Along the road, the villagers march alongside activists who have come from around the world to show their solidarity and support. Bilal Tamimi, his children at his side and a camera over his shoulder, smiles and welcomes them to Nabi Saleh. His camera has captured the villagers’ struggle for years, like Emad Burnat did for the Oscar-nominated documentary Five Broken Cameras, about Bil’in, another Palestinian village.
Bilal records the villagers’ persistence, their defiance, and the tragedies that have befallen their people. So far, he has three broken cameras. At least one was hit by a rubber-coated metal bullet.
Young lives lost Since the demonstrations started in 2009, the village has lost two of its young people. Mustafa Tamimi, 28, was the first, killed in December 2011.
"That day, the army was using excessive force and some people responded by throwing rocks at the army jeeps as they were leaving," says Saleh. "Then a soldier in the last jeep to leave opened his door and launched a tear gas grenade directly at Mustafa's face from a close distance." Mustafa died in hospital two days later.
As the demonstration continues down the hill, Saleh points to the spot where Rushdi Tamimi, 31, was shot by live ammunition in November 2012. He too died in hospital days later. "We have also seen hundreds of injuries caused by rubber-coated metal bullets, to people’s upper body and face, including children."
Rushdi was the brother-in-law of Bassem Tamimi, another leader of the struggle, who was previously jailed by Israel for taking part in the demonstrations. Today, Bassem tells a young journalist about the importance of demonstrating peacefully. Bassem is at the demonstration with his children, but his wife, Nariman Tamimi, a prominent activist, is not.

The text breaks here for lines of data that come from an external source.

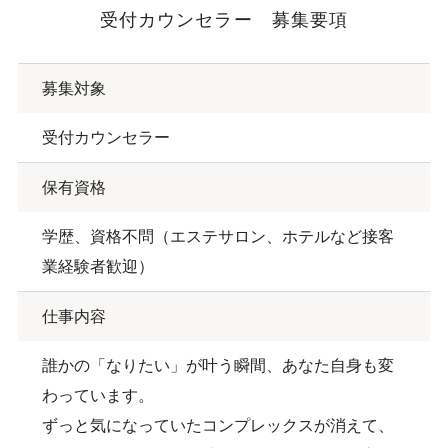
受付カウンセラー 募集要項
募集対象
受付カウンセラー
保有資格
学歴、資格不問（エステサロン、ホテルなど接客
業経験者歓迎）
仕事内容
誰かの「なりたい」が叶う瞬間、あなた自身も変
わっています。
ずっと気になっていたコンプレックスが消えて、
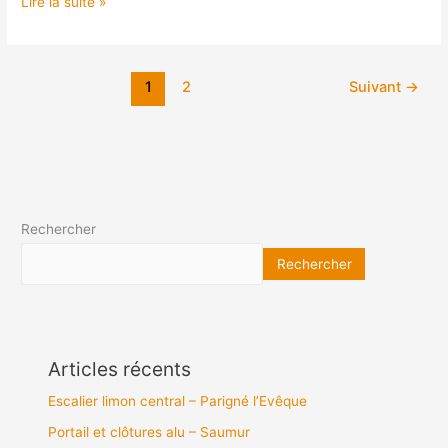
Lire la suite »
1
2
Suivant
→
Rechercher
Rechercher
Articles récents
Escalier limon central – Parigné l’Evêque
Portail et clôtures alu – Saumur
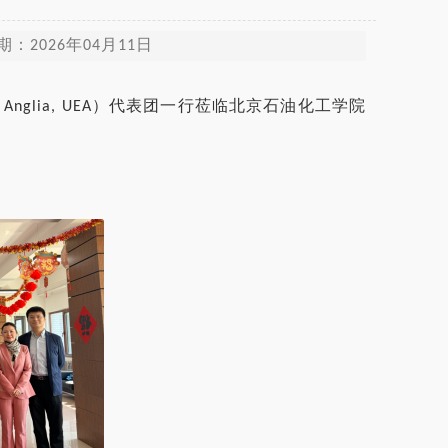
2026年04月11日
ast Anglia, UEA）代表团一行莅临北京石油化工学院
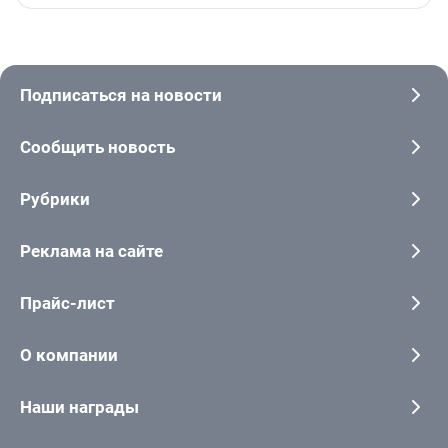
Подписаться на новости
Сообщить новость
Рубрики
Реклама на сайте
Прайс-лист
О компании
Наши награды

Men and women, shoulder to shoulder Nariman – pictured on the stamp image above – is not permitted to participate in the protest because the Israeli authorities have placed restrictions on her movement on Fridays - she must either stay within the confines of her house or leave the area entirely during the hours of 10.00 am to 5.00 pm. Instead of protesting, she welcomes a constant stream of activists and well-wishers with small cups of strong black coffee.
"Nariman and other women in Nabi Saleh are the forefront of this struggle,’ explains Saleh. ‘Here, women and men stand shoulder to shoulder, in the face of constant harassment by the army.’

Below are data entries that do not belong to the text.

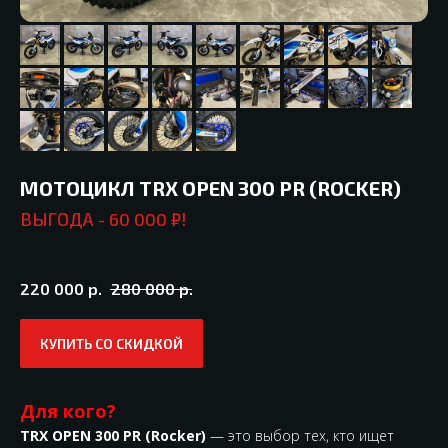
МОТОЦИКЛ TRX OPEN 300 PR (ROCKER)
ВЫГОДА - 60 000 ₽!
220 000
р.
280 000
р.
КУПИТЬ СО СКИДКОЙ
Для кого?
TRX OPEN 300 PR (Rocker)
— это выбор тех, кто ищет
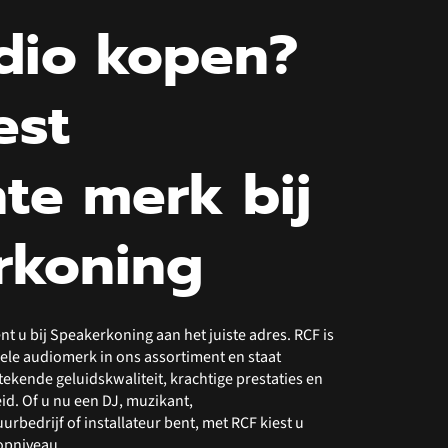
dio kopen?
est
te merk bij
rkoning
t u bij Speakerkoning aan het juiste adres. RCF is
ele audiomerk in ons assortiment en staat
ekende geluidskwaliteit, krachtige prestaties en
. Of u nu een DJ, muzikant,
bedrijf of installateur bent, met RCF kiest u
topniveau.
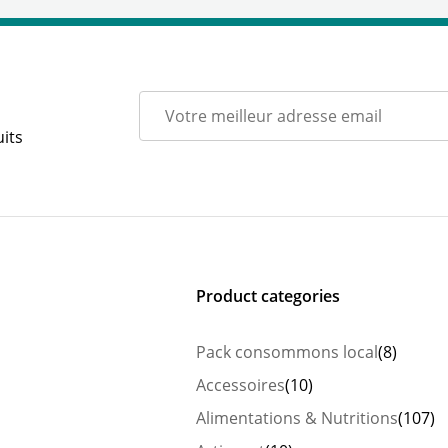
its
Product categories
Pack consommons local
(8)
Accessoires
(10)
Alimentations & Nutritions
(107)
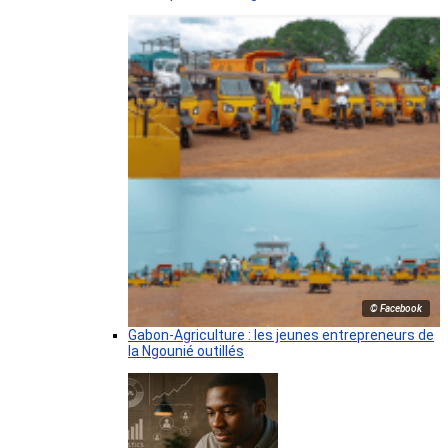
© Facebook
Gabon-Agriculture : les jeunes entrepreneurs de
la Ngounié outillés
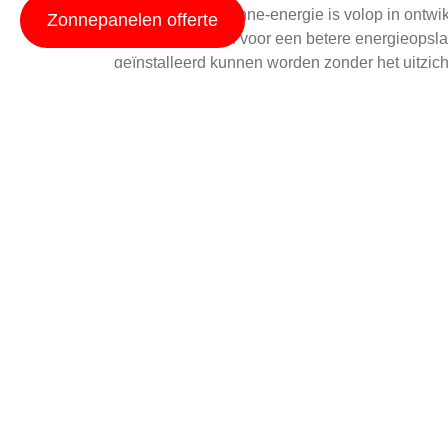
De wereld van zonne-energie is volop in ontwi
Zonnepanelen offerte
netwerkmiddelen voor een betere energieopsla
geïnstalleerd kunnen worden zonder het uitzi
bijdragen aan een duurzamere toekomst.
Schaduwbeperking v
Schaduw is een van de grootste uitdagingen v
behalen, is het belangrijk om schaduw op daken 
niet in de schaduw van bomen of gebouwen s
verminderen door energieopslag en -beheer te 
Onderhoudsbehoefte
Hoewel zonnepanelen weinig onderhoud vereisen
kunnen de prestaties negatief beïnvloeden. Ge
laag houdt. Zorg ervoor dat je de panelen op h
van de lokale omstandigheden, dus houd rekeni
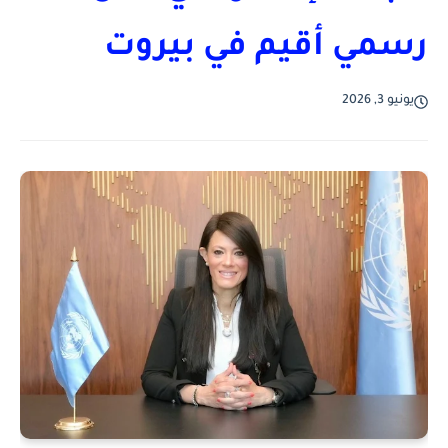
رسمي أقيم في بيروت
يونيو 3, 2026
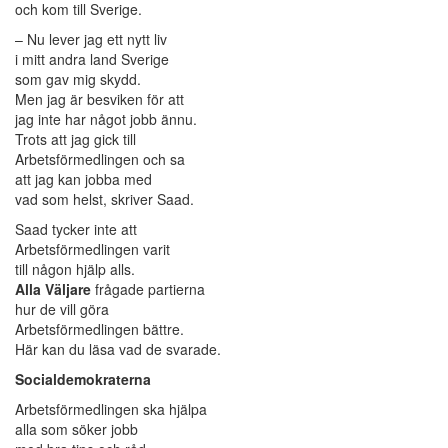
och kom till Sverige.
– Nu lever jag ett nytt liv
i mitt andra land Sverige
som gav mig skydd.
Men jag är besviken för att
jag inte har något jobb ännu.
Trots att jag gick till
Arbetsförmedlingen och sa
att jag kan jobba med
vad som helst, skriver Saad.
Saad tycker inte att
Arbetsförmedlingen varit
till någon hjälp alls.
Alla Väljare
frågade partierna
hur de vill göra
Arbetsförmedlingen bättre.
Här kan du läsa vad de svarade.
Socialdemokraterna
Arbetsförmedlingen ska hjälpa
alla som söker jobb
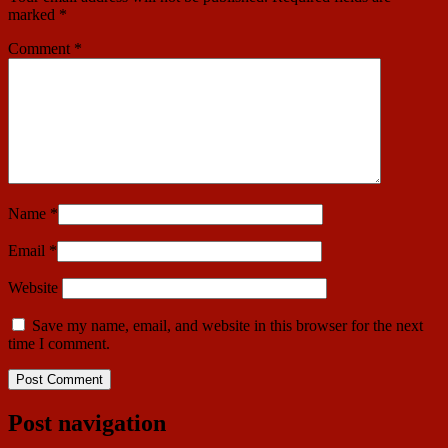
marked
*
Comment
*
Name
*
Email
*
Website
Save my name, email, and website in this browser for the next
time I comment.
Post navigation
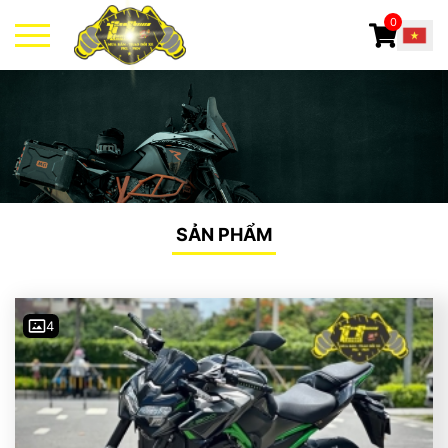
0
SẢN PHẨM
4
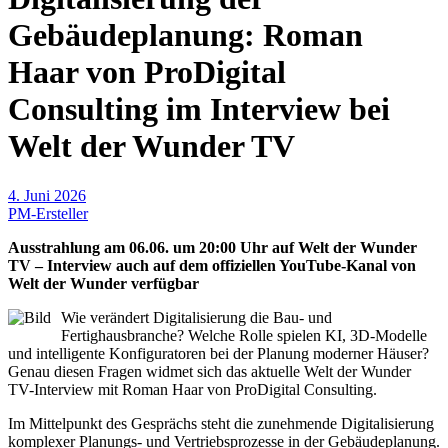
Gebäudeplanung: Roman
Haar von ProDigital
Consulting im Interview bei
Welt der Wunder TV
4. Juni 2026
PM-Ersteller
Ausstrahlung am 06.06. um 20:00 Uhr auf Welt der Wunder
TV – Interview auch auf dem offiziellen YouTube-Kanal von
Welt der Wunder verfügbar
Wie verändert Digitalisierung die Bau- und
Fertighausbranche? Welche Rolle spielen KI, 3D-Modelle
und intelligente Konfiguratoren bei der Planung moderner Häuser?
Genau diesen Fragen widmet sich das aktuelle Welt der Wunder
TV-Interview mit Roman Haar von ProDigital Consulting.
Im Mittelpunkt des Gesprächs steht die zunehmende Digitalisierung
komplexer Planungs- und Vertriebsprozesse in der Gebäudeplanung.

Back at the demonstration, the children stay under a tree, chanting and singing through a megaphone as the others continue down the hill towards the army. Soon the army launches tear gas grenades and white clouds of smoke cover the hillsides.
Come together and say ‘enough’ "It is very important that we show solidarity with the brave human rights defenders of Nabi Saleh ", says Saleh". We need to come together and tell the Israeli authorities to stop harassing them.
“We need to insist that they stop using excessive force against demonstrators. And hold soldiers accountable for the deaths, injuries, and damage of property they are causing.
"Our voices, solidarity and actions will show all the villages holding regular peaceful demonstrations against the military occupation in the Occupied Palestinian Territories, that they are not alone.
“We need to tell the Israeli authorities: enough. You are no longer facing a tiny village on small hill. You now have the entire Amnesty movement to reckon with."